Real World Clinical Experience of Biosimilar G-CSF (Grastofil) for Autologous Peripheral Blood Stem Cell Mobilization: Single Center Experience in Canada Following Early Adoption.

Unlabelled: Granulocyte colony-stimulating factor (G-CSF) is the first line treatment for mobilization, most commonly using a regimen of daily filgrastim. The use of biosimilars can provide substantial cost savings to the health care system while delivering comparable efficacy outcomes. In 2016, the Saskatchewan Cancer Agency was a leader in Canada, instituting formulary changed from a G-CSF originator product to a cost savings alternative biosimilar for stem cell mobilization prior to autologous stem cell transplant (ASCT) and for engraftment. The purpose of this study was to investigate the clinical comparability of biosimilar G-CSF to its reference product in a real-world clinical setting and to validate use of the biosimilar in mobilization and engraftment-an indication which had been granted by extrapolation.

Methods: A retrospective chart review was completed including all patients diagnosed with a hematological malignancy between 2012 and 2018 who underwent ASCT. To assess real-world outcomes across a diverse population, successful CD34+ stem cell collection was compared between patients mobilized with originator filgrastim, Neupogen, and biosimilar filgrastim, Grastofil. Additional comparisons included the number of apheresis required, time to absolute neutrophil count (ANC) engraftment, platelet engraftment, length of hospital stay, and Plerixafor use.

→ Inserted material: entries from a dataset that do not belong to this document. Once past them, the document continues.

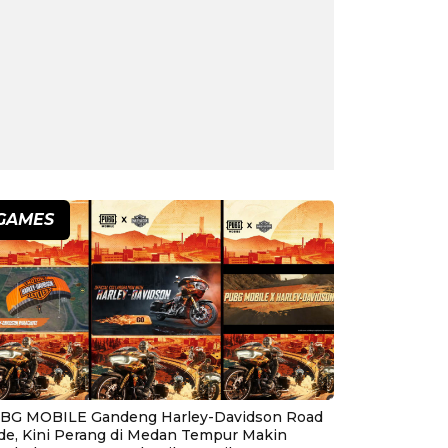
GAMES
BG MOBILE Gandeng Harley-Davidson Road
ide, Kini Perang di Medan Tempur Makin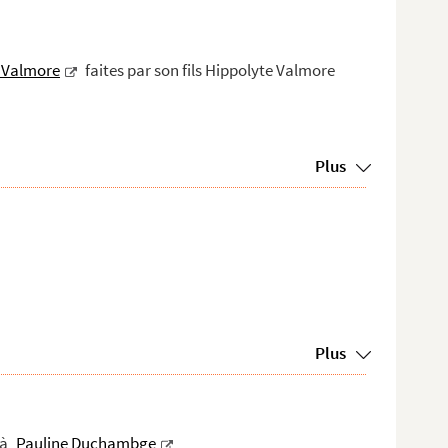
 Valmore
faites par son fils Hippolyte Valmore
Plus
Plus
 à
Pauline Duchambge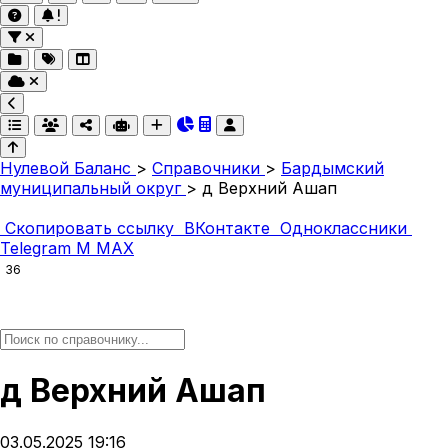
Нулевой Баланс
>
Справочники
>
Бардымский
муниципальный округ
>
д Верхний Ашап
Скопировать ссылку
ВКонтакте
Одноклассники
Telegram
M
MAX
36
д Верхний Ашап
03.05.2025 19:16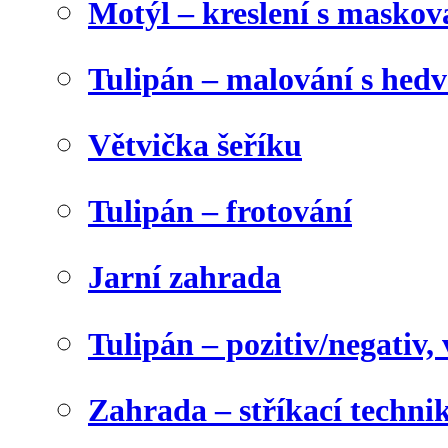
Motýl – kreslení s maskov
Tulipán – malování s he
Větvička šeříku
Tulipán – frotování
Jarní zahrada
Tulipán – pozitiv/negativ,
Zahrada – stříkací techni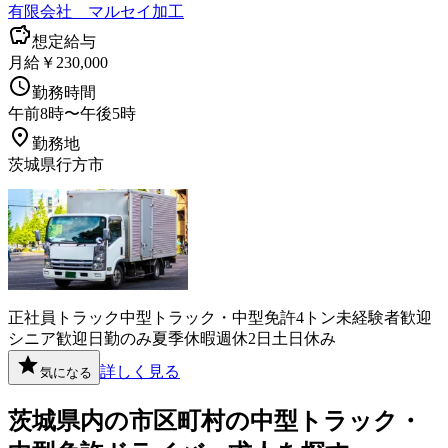
有限会社 マルセイ加工
想定給与
月給￥230,000
勤務時間
午前8時〜午後5時
勤務地
茨城県行方市
正社員
トラック
中型トラック・中型免許
4トン
未経験者歓迎
シニア歓迎
日勤のみ
夏季休暇
週休2日
土日休み
詳しく見る
気になる
茨城県
内の市区町村の
中型トラック・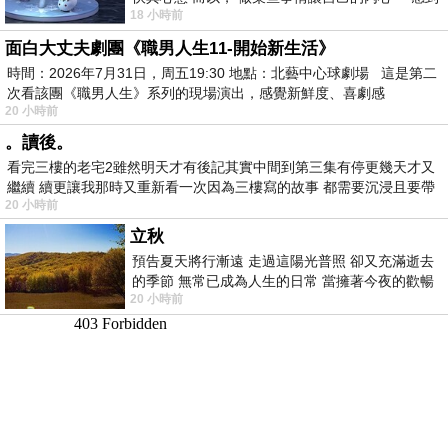
18 小時前
愉快。
面白大丈夫劇團《職男人生11-開始新生活》
時間：2026年7月31日，周五19:30 地點：北藝中心球劇場 這是第二
次看該團《職男人生》系列的現場演出，感覺新鮮度、喜劇感
20 小時前
。讀後。
看完三樓的老宅2雖然明天才有後記其實中間到第三集有停更幾天才又
繼續 續更讓我那時又重新看一次因為三樓寫的故事 都需要沉浸且要帶
20 小時前
有
立秋
預告夏天將行漸遠 走過這陽光普照 卻又充滿逝去
的季節 無常已成為人生的日常 當擁著今夜的歡暢
20 小時前
舒心 轉眼驟成昨日 而明晨 太陽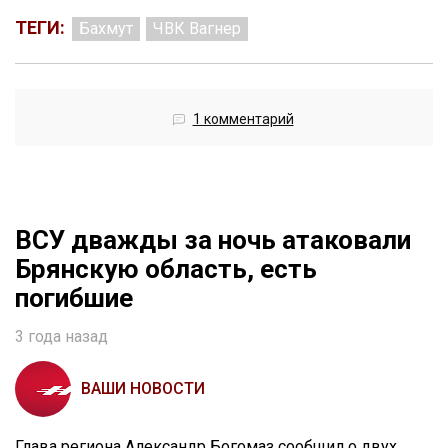
ТЕГИ:
Бахмут
ЧВК Вагнер
1 комментарий
ВСУ дважды за ночь атаковали
Брянскую область, есть
погибшие
3 года назад
ВАШИ НОВОСТИ
Глава региона Александр Богомаз сообщил о двух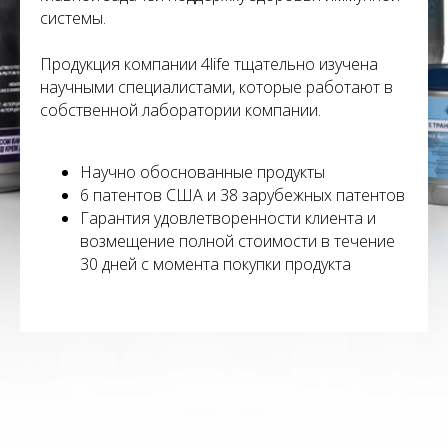
системы.
Продукция компании 4life тщательно изучена
научными специалистами, которые работают в
собственной лаборатории компании.
Научно обоснованные продукты
6 патентов США и 38 зарубежных патентов
Гарантия удовлетворенности клиента и
возмещение полной стоимости в течение
30 дней с момента покупки продукта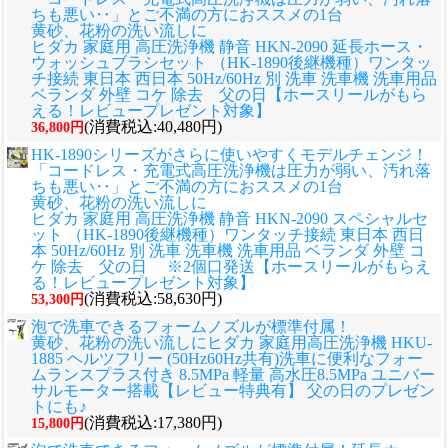
ちも悪い‥」とご不満の方におススメの1台
黄砂、花粉の洗い流しに
ヒダカ 家庭用 高圧洗浄機 静音 HKN-2090 延長ホース・
ウォッシュブラシセット （HK-1890後継機種）ワンタッ
チ接続 東日本 西日本 50Hz/60Hz 別 洗車 洗車機 洗車用品
ベランダ 外壁 コケ 除去 父の日【ホースリールがもら
える！レビュープレゼント対象】
(消費税込:40,480円)
36,800円
HK-1890シリーズがさらに使いやすくモデルチェンジ！
「コードレス・充電式高圧洗浄機は圧力が弱い、汚れ落
ちも悪い‥」とご不満の方におススメの1台
黄砂、花粉の洗い流しに
ヒダカ 家庭用 高圧洗浄機 静音 HKN-2090 スペシャルセ
ット （HK-1890後継機種）ワンタッチ接続 東日本 西日
本 50Hz/60Hz 別 洗車 洗車機 洗車用品 ベランダ 外壁 コ
ケ 除去 父の日 ※2個口発送【ホースリールがもらえ
る！レビュープレゼント対象】
(消費税込:58,630円)
53,300円
泡で洗車できるフォームノズルが標準付属！
黄砂、花粉の洗い流しに
ヒダカ 家庭用高圧洗浄機 HKU-
1885 ヘルツフリー (50Hz60Hz共有)洗車に便利なフォー
ムランスプラス付き 8.5MPa 軽量 高水圧8.5MPa ユニバー
サルモーター搭載【レビュー特典有】 父の日のプレゼン
トにも♪
(消費税込:17,380円)
15,800円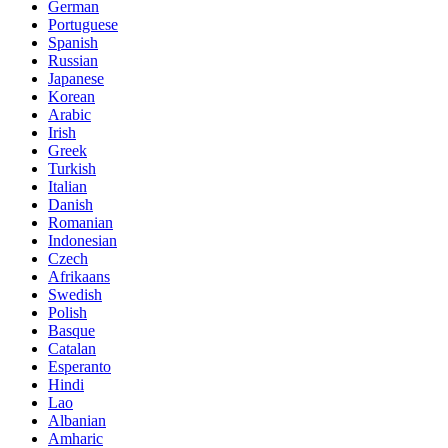
German
Portuguese
Spanish
Russian
Japanese
Korean
Arabic
Irish
Greek
Turkish
Italian
Danish
Romanian
Indonesian
Czech
Afrikaans
Swedish
Polish
Basque
Catalan
Esperanto
Hindi
Lao
Albanian
Amharic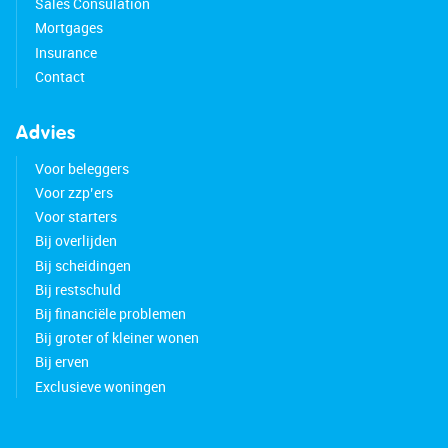
Sales Consulation
Mortgages
Insurance
Contact
Advies
Voor beleggers
Voor zzp’ers
Voor starters
Bij overlijden
Bij scheidingen
Bij restschuld
Bij financiële problemen
Bij groter of kleiner wonen
Bij erven
Exclusieve woningen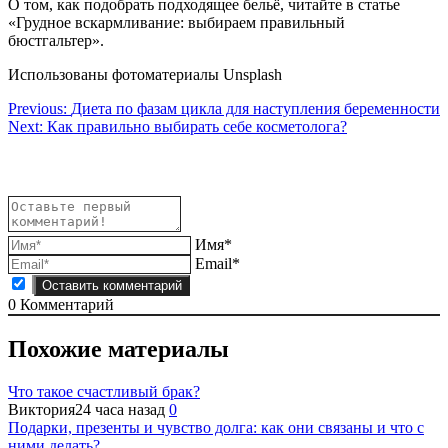
О том, как подобрать подходящее бельё, читайте в статье
«Грудное вскармливание: выбираем правильный
бюстгальтер».
Использованы фотоматериалы Unsplash
Навигация
Previous:
Диета по фазам цикла для наступления беременности
Next:
Как правильно выбирать себе косметолога?
по
записям
Имя*
Email*
0
Комментарий
Похожие материалы
Что такое счастливый брак?
Виктория
24 часа назад
0
Подарки, презенты и чувство долга: как они связаны и что с
ними делать?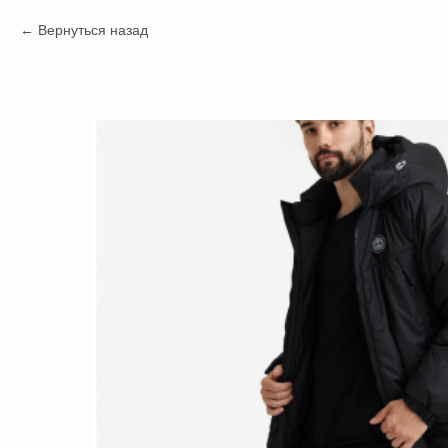
Вернуться назад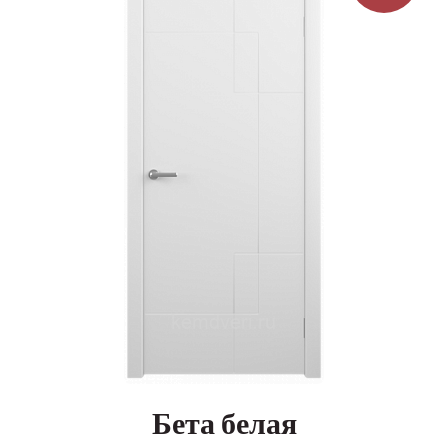
Бета белая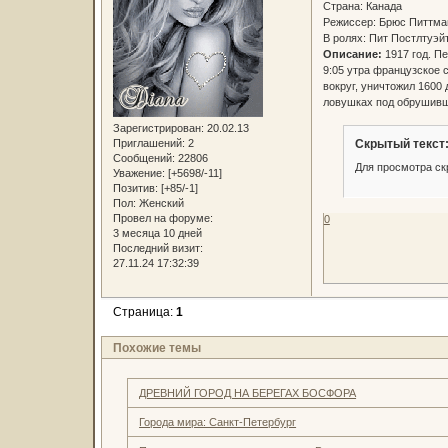
Страна: Канада
Режиссер: Брюс Питтма
В ролях: Пит Постлтуэй
Описание:
1917 год. Пе
9:05 утра французское 
вокруг, уничтожил 1600 
ловушках под обрушивш
Зарегистрирован
: 20.02.13
Скрытый текст
Приглашений:
2
Сообщений:
22806
Для просмотра ск
Уважение:
[+5698/-11]
Позитив:
[+85/-1]
Пол:
Женский
Провел на форуме:
0
3 месяца 10 дней
Последний визит:
27.11.24 17:32:39
Страница:
1
Похожие темы
ДРЕВНИЙ ГОРОД НА БЕРЕГАХ БОСФОРА
Города мира: Санкт-Петербург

Results: 217 patients were mobilized and transplanted during the study period. There was no statistically significant difference in success rate between patients mobilized with biosimilar filgrastim and those who had received originator G-CSF (100% vs. 92.4%, = 0.075). Neither disease type, nor concurrent chemomobilization regimen resulted in a detectable difference between the two G-CSF products in successful stem cell harvest. Engraftment was highly similar between groups, as demonstrated by ANC recovery (11.6 days Neupogen vs. 11.6 days Grastofil), platelet recovery (14.0 days Neupogen vs. 14.2 days Grastofil), and total length of hospital stay (22.4 days Neupogen vs. 22.3 days Grastofil). No statistically significant difference in adjunctive use of Plerixafor was observed between Neupogen and Grastofil patients (25.9% vs. 23.4%, = 0.72).

Conclusion: Extrapolation of indications for biosimilars is justified. This real-world evidence builds upon registrational studies to confirm that no clinically meaningful differences were detected between originator Neupogen and biosimilar Grastofil in the setting of PBSC mobilization and engraftment post ASCT. Biosimilars are as safe and effective as originator products. Implementation across all approved indications without hesitation maximizes cost savings to the provincial system, allowing for more optimal allocation of health care resources.